___ Supplied material ___
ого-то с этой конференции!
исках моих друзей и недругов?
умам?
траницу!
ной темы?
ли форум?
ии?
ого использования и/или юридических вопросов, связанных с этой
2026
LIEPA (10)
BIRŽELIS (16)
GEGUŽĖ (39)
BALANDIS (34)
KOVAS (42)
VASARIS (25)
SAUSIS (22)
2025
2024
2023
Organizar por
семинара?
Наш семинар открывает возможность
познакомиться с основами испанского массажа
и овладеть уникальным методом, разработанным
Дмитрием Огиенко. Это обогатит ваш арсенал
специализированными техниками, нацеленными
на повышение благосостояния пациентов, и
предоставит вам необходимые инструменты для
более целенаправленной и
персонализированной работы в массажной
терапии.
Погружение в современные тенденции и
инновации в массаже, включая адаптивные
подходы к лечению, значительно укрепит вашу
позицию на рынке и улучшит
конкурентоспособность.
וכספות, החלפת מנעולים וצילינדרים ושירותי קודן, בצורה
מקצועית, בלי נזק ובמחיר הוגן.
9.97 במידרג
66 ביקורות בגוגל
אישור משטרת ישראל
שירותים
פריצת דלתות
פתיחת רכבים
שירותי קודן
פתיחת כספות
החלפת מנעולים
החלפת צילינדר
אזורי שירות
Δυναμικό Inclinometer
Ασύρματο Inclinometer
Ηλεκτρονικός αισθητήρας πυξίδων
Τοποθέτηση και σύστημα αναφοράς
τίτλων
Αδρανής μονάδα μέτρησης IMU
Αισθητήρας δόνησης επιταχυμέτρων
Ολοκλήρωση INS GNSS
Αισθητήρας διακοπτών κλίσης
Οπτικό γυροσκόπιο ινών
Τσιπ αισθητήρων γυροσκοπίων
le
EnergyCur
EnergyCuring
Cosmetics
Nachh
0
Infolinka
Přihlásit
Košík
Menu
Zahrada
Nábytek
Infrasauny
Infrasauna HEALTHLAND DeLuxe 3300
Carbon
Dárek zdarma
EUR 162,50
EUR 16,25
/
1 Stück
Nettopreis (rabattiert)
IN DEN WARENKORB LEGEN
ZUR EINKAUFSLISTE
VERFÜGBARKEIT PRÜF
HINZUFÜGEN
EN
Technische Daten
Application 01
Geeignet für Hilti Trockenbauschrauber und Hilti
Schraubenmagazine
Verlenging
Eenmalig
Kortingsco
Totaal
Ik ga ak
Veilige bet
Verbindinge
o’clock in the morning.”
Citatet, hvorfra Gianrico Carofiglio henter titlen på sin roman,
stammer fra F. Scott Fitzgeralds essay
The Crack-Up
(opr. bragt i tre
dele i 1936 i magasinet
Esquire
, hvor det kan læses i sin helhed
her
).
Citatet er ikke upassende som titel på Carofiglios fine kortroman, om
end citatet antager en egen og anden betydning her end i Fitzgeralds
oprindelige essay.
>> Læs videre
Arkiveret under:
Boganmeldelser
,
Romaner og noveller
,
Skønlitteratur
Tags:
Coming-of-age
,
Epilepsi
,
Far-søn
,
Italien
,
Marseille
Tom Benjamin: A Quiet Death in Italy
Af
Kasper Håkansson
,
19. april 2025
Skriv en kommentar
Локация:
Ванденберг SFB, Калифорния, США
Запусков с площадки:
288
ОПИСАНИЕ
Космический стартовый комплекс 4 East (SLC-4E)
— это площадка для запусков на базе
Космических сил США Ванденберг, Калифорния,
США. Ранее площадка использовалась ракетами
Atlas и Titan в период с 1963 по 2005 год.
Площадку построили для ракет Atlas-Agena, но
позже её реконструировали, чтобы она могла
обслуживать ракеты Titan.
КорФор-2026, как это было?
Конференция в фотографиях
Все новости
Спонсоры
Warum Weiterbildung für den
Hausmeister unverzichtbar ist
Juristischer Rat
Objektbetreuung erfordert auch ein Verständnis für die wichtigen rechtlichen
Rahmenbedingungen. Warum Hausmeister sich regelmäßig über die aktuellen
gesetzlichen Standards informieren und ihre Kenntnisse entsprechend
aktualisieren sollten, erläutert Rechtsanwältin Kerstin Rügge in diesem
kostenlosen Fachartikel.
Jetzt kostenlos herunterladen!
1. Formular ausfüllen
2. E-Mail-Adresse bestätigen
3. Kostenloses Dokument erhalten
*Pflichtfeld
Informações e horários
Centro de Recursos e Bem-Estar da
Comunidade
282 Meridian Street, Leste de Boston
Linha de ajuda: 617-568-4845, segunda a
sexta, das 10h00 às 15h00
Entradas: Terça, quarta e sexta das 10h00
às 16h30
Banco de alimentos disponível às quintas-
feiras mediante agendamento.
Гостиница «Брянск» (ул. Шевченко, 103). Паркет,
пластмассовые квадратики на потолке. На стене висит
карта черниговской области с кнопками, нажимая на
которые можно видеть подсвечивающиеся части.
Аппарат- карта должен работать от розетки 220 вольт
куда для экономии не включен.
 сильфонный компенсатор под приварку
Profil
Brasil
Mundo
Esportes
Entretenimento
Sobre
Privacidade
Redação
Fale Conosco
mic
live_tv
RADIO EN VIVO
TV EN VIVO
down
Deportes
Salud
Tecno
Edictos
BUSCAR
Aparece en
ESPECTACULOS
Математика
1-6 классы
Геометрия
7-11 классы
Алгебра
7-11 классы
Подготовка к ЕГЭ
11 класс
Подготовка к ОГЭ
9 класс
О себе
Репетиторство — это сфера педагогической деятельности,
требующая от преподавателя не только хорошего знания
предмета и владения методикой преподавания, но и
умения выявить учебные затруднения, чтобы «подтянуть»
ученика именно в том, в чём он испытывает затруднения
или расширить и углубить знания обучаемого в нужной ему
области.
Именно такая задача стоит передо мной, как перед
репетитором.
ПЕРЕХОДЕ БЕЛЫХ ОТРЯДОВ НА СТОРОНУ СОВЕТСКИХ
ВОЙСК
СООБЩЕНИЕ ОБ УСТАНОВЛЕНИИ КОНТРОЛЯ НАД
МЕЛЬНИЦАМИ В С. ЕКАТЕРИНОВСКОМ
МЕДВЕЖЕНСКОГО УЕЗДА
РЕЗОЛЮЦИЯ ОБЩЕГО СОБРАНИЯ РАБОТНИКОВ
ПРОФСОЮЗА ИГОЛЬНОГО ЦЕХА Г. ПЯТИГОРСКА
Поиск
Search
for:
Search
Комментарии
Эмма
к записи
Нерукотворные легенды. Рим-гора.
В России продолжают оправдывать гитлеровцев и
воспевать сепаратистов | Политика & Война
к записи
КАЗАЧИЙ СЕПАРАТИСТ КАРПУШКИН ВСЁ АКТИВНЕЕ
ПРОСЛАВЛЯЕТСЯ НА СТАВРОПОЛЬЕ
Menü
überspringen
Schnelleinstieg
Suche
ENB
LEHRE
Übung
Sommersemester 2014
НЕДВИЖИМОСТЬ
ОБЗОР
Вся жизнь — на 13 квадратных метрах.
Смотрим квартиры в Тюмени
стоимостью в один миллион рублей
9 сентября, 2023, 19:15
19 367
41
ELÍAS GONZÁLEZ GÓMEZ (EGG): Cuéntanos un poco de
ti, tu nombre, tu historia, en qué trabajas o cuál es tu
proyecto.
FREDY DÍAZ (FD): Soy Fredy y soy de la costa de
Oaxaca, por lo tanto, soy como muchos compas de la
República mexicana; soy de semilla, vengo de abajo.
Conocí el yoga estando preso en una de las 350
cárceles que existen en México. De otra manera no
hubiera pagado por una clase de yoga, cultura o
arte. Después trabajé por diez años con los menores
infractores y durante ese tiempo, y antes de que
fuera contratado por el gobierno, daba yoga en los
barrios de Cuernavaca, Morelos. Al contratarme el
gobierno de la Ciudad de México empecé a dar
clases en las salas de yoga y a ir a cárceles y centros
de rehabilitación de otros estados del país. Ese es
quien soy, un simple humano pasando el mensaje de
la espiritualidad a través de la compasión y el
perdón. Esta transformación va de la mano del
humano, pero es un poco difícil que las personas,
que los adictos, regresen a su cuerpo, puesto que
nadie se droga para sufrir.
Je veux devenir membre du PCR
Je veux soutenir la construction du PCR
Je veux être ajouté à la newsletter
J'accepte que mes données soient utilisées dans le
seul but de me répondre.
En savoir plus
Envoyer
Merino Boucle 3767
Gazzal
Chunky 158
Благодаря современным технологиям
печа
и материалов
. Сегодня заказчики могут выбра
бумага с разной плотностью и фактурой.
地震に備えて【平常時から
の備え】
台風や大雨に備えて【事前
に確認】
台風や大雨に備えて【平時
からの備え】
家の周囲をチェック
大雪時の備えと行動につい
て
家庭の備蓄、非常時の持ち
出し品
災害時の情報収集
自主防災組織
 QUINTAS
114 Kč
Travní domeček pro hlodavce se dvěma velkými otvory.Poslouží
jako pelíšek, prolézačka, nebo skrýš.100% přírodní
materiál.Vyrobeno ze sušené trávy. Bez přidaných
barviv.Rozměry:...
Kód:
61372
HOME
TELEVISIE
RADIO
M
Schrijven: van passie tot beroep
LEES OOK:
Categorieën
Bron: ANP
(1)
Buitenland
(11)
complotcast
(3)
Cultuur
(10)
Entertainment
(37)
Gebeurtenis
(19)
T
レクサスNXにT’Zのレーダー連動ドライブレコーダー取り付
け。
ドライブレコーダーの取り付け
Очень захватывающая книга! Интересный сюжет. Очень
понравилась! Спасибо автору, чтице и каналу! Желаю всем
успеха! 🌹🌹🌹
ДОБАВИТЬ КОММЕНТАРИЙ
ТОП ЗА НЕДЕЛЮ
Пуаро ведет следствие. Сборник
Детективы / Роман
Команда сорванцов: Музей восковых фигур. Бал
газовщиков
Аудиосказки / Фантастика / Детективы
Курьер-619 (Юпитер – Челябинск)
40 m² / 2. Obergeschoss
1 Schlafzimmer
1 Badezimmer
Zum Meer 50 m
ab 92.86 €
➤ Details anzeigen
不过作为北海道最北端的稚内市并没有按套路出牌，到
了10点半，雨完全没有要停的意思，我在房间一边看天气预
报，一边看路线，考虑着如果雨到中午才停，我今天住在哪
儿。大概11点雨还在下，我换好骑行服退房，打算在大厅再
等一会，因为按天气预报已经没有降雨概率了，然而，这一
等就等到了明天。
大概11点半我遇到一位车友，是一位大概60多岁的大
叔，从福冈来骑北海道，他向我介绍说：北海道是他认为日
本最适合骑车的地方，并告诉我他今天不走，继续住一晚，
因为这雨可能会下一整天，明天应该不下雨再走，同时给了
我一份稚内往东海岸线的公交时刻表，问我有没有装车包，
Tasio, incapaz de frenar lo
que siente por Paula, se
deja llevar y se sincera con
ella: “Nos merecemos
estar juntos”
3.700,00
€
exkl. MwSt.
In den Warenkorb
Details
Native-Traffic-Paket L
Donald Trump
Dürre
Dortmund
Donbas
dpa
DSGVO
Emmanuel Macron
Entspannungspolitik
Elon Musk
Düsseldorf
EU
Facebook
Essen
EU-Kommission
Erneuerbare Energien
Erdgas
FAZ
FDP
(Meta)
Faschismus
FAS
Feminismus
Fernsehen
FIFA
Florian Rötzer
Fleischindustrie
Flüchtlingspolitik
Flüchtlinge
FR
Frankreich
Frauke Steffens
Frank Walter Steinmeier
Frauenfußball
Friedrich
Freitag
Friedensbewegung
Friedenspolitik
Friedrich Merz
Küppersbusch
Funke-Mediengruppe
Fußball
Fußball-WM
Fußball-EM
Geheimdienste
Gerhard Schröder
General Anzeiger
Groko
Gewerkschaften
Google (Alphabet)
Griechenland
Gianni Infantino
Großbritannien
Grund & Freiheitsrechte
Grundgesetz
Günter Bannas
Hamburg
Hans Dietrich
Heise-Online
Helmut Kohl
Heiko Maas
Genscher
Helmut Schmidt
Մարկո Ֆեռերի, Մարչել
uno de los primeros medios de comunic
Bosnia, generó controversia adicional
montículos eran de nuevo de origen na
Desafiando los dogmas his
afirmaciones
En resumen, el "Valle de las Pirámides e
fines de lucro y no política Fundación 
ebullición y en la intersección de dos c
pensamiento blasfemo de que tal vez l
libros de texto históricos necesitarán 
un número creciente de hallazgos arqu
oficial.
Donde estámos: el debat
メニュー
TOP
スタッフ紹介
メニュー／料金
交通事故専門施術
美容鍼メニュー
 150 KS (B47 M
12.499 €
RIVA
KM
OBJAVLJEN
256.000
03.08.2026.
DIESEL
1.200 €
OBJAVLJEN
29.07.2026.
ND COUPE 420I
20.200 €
___
### Exercise instructions
What should be returned is the run of lines from the first line of the material through the line containing "на повышение благосостояния пациентов, и", exact and inclusive, and nothing else.

### Expected output
ого-то с этой конференции!
исках моих друзей и недругов?
умам?
траницу!
ной темы?
ли форум?
ии?
ого использования и/или юридических вопросов, связанных с этой
2026
LIEPA (10)
BIRŽELIS (16)
GEGUŽĖ (39)
BALANDIS (34)
KOVAS (42)
VASARIS (25)
SAUSIS (22)
2025
2024
2023
Organizar por
семинара?
Наш семинар открывает возможность
познакомиться с основами испанского массажа
и овладеть уникальным методом, разработанным
Дмитрием Огиенко. Это обогатит ваш арсенал
специализированными техниками, нацеленными
на повышение благосостояния пациентов, и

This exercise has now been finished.